Project Leader: Dennis Cunningham, MD
The Heart Center patient population consists of complex patients resulting in a complex discharge process. The discharge process often includes multiple new medications, parental education on the feeding regimen, CPR teaching, & complex cardiac diagnoses, multiple follow up appointments need to be made, and newborn discharges require hearing screens, care seat trials, and immunizations be given. The Journey Board is a way to prepare families to go home by creating a check list of the tasks required prior to discharge. Standardizing the discharge process with the Journey Boards will hopefully result in a shorter hospital length of stay and a decreased readmission rate.
Project Leader: Brian Joy, MD
Single ventricle palliation interstage mortality is 12-15%. A formal inpatient “rooming in” process before hospital discharge can improve family comfort with home care, medications, and feeding for this complex high risk population.
Project Leader: Kerry Rosen, MD
Medication errors remain one of the primary causes of morbidity and mortality in the operating room. Given the increased prevalence of look-alike drug vials, appropriate labeling of syringes is mandatory in the operating room setting.

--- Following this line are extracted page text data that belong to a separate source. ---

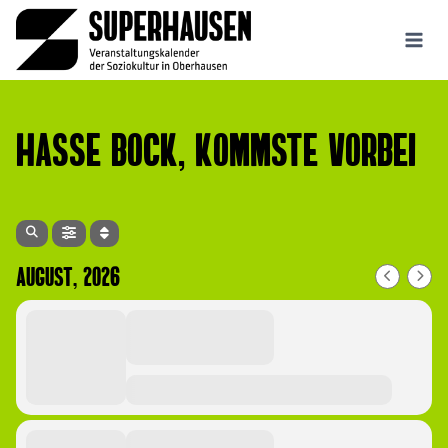
Zum
Inhalt
springen
Hasse Bock, kommste vorbei
AUGUST, 2026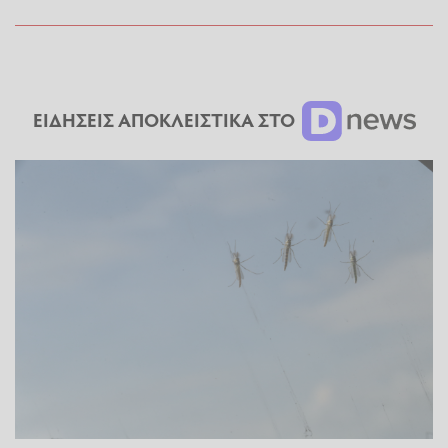
ΕΙΔΗΣΕΙΣ ΑΠΟΚΛΕΙΣΤΙΚΑ ΣΤΟ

Project Leader: Joseph Tobias, MD
Surgical site infections (SSIs) in three areas have been the subject of review for many years because of their severity and frequency: Cardiac surgery; neuro ventriculoperitoneal (VP) shunt surgery; and spinal surgery for correction of scoliosis. This project aims to decrease the number of Solutions for Patient Safety (SPS) defined SSIs.
Project Leader: Brian Kenney, MD
Patients are arriving to the PACU with hypothermia following surgeries that are greater than 60 minutes in length. When a person is under anesthesia, he or she loses the ability to regulate body temperature. This means that his or her body temperature mirrors that of the room. If the body cools down so much as to lead to mild hypothermia, this restricts the movement of white blood cells, which are important for fighting off bacteria. If white blood cells can’t travel where they need to, this increases the chance of a surgical site infection. Other consequences of hypothermia also include thermal discomfort and issues with coagulation/drug metabolism. We’re concern about thermal discomfort in the recovery room because if you ask adults, if they were to rank their discomfort in the recovery room, they will frequently rate thermal discomfort, or the discomfort from being cold even over their incisional pain. As in adults we don’t want our children suffering either.
Project Leader: Thomas Taghon, DO
Transitions in care are known to be high risk situations. The transition from home to hospital for the child with epilepsy is a period where failure to provide on time administration of anticonvulsants can lead to seizures, hospitalizations, brain injury and potentially death. What we model with regard to the importance of anticonvulsant administration can have significant implications beyond this single time period. Here at Nationwide we have seen seizures and hospitalizations and injury secondary to failure to give anticonvulsants during the transition from home to hospital. Prior to implementation of this project we knew from limited data that between 30% and 60% of Children were not receiving medication during the transition into the hospital.